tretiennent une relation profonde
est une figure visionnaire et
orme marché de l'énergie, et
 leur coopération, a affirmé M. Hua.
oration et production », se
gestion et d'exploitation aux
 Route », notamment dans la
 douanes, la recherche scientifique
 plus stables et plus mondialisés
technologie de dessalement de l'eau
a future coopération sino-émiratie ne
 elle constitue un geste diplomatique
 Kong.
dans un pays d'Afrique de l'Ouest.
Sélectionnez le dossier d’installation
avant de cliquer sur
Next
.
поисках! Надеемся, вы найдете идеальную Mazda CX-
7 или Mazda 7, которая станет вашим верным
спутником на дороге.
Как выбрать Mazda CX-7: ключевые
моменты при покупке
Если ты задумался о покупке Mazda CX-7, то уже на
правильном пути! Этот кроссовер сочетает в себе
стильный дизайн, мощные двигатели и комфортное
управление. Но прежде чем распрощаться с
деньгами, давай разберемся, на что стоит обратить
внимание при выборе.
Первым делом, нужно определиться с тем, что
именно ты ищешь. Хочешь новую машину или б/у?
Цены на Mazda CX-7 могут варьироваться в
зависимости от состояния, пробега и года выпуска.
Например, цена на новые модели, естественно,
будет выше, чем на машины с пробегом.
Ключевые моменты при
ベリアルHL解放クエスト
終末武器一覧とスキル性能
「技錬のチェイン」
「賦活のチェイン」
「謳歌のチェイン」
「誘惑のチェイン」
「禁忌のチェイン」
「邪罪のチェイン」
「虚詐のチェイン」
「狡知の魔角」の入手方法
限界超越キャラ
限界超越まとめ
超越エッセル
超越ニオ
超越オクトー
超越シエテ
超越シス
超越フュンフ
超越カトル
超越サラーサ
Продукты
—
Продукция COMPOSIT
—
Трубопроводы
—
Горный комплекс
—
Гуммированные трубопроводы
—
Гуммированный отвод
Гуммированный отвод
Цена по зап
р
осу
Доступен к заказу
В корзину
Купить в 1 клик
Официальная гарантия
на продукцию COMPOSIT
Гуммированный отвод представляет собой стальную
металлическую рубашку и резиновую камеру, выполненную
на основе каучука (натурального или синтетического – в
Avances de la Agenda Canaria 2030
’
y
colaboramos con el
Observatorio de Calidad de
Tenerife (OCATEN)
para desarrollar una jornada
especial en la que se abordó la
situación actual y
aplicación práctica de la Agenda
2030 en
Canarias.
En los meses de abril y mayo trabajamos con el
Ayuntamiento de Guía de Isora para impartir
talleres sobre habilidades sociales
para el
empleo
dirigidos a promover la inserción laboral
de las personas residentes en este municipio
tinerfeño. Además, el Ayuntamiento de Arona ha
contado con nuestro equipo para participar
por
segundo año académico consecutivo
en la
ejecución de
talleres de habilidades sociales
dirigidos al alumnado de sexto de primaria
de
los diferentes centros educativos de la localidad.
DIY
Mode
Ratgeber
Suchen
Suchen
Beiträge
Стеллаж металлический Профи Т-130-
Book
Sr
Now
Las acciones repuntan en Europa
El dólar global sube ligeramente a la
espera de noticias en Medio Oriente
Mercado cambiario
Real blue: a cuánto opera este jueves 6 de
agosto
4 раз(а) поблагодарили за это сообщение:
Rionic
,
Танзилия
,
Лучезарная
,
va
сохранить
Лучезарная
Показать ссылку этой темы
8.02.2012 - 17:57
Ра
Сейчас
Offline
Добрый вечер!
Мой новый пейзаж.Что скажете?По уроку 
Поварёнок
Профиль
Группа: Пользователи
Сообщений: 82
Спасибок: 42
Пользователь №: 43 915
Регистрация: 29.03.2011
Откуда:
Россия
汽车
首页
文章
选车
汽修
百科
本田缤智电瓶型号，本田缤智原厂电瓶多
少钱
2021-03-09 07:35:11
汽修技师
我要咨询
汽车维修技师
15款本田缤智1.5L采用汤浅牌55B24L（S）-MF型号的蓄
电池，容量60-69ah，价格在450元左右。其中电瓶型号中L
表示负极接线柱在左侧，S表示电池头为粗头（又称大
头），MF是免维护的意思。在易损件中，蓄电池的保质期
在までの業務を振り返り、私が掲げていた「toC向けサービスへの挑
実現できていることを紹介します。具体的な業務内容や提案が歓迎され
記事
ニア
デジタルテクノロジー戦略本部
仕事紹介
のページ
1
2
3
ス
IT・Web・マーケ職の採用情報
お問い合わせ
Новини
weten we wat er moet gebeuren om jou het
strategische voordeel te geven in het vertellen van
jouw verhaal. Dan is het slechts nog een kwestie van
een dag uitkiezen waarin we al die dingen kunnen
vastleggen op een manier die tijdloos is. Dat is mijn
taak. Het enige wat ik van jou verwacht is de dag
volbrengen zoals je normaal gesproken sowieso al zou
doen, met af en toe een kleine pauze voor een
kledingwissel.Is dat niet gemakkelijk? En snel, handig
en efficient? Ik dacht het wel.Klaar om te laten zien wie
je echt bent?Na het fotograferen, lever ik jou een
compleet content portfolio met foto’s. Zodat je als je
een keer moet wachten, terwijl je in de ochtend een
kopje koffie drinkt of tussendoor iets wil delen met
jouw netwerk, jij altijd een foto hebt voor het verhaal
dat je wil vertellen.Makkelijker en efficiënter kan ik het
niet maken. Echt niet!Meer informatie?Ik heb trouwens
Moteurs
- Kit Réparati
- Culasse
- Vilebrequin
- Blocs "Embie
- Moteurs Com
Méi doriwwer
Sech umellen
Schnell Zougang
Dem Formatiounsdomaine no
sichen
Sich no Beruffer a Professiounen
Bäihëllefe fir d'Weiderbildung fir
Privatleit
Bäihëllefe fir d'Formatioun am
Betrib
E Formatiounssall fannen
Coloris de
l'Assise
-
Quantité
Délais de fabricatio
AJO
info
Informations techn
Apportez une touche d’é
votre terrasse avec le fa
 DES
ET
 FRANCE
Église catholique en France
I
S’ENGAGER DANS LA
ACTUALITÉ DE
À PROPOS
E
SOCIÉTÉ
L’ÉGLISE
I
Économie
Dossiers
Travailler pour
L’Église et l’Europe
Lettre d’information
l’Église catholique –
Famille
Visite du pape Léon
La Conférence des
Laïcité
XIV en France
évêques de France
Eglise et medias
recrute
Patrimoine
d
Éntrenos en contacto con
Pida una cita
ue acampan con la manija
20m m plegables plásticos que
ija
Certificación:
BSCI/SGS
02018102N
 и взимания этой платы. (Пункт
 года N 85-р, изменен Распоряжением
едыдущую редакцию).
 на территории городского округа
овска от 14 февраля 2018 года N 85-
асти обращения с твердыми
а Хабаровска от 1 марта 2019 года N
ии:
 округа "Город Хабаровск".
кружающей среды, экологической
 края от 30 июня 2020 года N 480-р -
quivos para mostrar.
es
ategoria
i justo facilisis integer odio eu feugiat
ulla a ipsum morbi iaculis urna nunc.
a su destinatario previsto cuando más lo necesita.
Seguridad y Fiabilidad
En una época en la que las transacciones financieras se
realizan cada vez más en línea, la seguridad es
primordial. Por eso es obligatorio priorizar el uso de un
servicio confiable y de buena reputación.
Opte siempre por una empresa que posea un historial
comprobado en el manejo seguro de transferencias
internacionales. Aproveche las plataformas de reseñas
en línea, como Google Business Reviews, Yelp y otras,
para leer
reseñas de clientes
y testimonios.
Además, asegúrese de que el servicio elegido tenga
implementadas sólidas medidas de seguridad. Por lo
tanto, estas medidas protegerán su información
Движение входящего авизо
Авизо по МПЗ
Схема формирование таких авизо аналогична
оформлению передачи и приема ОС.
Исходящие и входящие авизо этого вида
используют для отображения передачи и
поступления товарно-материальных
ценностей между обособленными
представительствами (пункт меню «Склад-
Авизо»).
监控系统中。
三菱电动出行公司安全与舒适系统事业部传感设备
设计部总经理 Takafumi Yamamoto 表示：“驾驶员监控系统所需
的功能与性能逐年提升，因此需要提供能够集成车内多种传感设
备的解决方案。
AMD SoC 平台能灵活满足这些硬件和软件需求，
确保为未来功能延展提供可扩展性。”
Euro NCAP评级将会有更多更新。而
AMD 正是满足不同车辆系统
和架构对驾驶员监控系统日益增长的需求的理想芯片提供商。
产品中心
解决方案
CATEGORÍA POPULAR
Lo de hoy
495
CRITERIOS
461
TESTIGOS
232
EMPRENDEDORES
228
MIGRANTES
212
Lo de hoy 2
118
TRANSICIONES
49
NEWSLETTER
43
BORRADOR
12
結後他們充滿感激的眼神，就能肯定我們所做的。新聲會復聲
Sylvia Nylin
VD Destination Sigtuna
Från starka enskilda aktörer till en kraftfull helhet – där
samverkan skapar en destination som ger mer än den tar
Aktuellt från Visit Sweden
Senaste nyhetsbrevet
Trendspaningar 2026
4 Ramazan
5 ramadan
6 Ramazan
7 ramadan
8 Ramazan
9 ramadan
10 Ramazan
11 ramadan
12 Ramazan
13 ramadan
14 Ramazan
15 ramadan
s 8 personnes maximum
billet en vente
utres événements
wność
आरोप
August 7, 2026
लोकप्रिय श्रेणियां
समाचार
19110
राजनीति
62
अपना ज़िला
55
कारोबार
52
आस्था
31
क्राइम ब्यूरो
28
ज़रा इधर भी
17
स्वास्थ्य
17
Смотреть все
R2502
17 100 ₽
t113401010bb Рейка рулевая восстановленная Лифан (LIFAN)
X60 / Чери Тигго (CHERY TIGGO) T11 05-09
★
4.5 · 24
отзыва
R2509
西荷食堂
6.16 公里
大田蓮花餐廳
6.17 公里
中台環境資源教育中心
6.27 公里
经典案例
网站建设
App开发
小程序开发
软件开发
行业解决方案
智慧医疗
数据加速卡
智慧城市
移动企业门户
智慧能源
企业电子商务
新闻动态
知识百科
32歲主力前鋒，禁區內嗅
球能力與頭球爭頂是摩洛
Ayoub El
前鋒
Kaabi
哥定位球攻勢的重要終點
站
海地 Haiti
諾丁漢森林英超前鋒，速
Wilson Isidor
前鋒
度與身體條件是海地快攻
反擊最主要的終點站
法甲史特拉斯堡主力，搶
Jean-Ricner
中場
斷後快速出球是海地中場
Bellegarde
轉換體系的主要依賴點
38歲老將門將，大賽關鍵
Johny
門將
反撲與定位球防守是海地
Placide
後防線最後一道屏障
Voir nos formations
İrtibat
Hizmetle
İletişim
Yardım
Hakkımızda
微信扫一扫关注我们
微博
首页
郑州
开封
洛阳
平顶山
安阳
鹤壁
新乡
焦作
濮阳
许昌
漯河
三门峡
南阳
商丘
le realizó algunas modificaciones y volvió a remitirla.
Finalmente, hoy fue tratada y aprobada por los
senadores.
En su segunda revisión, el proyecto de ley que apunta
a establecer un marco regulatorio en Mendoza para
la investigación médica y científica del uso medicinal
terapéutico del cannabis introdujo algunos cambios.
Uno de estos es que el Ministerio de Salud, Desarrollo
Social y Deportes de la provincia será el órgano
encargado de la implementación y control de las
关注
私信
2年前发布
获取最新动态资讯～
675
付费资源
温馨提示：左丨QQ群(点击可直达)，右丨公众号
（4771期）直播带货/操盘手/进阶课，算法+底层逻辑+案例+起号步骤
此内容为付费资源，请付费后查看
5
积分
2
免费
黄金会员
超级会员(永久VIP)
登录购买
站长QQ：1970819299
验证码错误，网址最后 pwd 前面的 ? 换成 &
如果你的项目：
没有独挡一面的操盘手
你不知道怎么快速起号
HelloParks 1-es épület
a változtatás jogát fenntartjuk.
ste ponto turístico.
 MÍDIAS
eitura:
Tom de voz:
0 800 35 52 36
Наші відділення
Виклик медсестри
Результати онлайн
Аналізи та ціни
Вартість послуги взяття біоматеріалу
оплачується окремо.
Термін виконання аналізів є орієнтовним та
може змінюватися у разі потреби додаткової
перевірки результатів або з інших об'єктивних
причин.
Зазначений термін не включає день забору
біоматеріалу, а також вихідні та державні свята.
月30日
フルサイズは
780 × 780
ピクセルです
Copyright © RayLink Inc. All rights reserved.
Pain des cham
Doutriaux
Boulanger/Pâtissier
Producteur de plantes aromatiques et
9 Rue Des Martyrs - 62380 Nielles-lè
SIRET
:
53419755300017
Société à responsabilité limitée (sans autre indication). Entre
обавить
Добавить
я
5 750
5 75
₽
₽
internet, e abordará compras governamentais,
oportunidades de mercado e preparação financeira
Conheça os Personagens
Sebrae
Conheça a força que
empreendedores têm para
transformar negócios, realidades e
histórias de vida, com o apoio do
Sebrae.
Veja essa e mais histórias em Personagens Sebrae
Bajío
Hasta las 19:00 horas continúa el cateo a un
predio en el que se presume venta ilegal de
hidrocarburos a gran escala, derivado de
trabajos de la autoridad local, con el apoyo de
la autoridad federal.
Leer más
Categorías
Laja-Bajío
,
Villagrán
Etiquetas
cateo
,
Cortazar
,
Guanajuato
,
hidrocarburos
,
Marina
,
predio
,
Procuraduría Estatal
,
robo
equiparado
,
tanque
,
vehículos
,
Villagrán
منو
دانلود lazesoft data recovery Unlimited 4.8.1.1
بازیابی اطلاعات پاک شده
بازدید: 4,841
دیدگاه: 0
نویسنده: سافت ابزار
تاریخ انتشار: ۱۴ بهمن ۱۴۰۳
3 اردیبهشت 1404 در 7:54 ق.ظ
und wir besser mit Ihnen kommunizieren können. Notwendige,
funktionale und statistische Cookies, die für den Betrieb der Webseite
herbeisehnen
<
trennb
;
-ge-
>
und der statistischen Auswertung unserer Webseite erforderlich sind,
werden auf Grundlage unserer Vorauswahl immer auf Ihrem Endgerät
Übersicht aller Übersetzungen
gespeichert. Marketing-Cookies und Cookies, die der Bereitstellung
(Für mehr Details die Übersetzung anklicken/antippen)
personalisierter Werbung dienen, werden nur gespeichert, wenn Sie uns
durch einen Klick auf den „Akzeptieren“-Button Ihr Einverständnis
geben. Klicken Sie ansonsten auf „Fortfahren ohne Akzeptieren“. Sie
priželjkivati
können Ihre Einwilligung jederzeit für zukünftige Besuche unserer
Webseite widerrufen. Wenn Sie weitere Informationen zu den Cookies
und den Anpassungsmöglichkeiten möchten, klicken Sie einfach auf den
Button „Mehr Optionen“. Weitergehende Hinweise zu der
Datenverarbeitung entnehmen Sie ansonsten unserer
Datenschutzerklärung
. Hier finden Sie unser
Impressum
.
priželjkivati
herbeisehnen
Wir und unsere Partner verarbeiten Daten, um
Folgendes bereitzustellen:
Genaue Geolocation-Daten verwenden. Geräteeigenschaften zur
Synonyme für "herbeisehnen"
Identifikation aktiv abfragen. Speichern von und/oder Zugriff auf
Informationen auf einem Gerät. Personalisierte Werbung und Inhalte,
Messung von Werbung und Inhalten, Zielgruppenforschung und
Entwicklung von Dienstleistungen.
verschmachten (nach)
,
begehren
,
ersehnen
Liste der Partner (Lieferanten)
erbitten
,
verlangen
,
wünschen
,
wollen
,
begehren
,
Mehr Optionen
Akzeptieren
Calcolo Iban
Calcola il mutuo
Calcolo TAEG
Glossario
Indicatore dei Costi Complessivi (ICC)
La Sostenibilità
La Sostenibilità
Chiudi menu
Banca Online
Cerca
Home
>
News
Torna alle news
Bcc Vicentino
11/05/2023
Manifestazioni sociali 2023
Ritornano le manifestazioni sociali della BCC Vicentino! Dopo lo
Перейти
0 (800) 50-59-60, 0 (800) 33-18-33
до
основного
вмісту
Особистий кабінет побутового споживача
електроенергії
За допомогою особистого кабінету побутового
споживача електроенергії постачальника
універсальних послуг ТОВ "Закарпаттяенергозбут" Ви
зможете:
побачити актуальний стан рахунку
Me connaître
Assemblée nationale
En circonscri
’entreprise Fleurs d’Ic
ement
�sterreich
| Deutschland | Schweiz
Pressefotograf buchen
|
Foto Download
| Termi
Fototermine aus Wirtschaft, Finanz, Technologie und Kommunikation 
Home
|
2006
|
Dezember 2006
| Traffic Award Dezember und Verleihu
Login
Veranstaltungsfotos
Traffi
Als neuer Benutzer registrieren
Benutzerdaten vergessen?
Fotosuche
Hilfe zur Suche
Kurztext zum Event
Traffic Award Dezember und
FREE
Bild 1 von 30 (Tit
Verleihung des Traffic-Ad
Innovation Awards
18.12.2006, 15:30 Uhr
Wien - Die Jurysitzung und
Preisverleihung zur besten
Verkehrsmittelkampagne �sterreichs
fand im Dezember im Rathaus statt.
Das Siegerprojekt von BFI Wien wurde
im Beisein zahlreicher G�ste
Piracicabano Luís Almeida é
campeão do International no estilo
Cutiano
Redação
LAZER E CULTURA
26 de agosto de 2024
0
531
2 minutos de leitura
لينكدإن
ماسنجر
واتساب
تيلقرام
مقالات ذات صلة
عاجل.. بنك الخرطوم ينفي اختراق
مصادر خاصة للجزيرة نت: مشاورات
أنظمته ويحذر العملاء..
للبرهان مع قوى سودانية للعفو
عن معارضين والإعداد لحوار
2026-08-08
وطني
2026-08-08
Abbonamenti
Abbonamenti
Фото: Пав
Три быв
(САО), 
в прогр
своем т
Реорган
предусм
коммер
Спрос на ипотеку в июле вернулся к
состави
----
*THE TASK*:
Could you copy every line from the records that has "округа" in it?

*EXERCISE RESULT*:
 на территории городского округа
 округа "Город Хабаровск".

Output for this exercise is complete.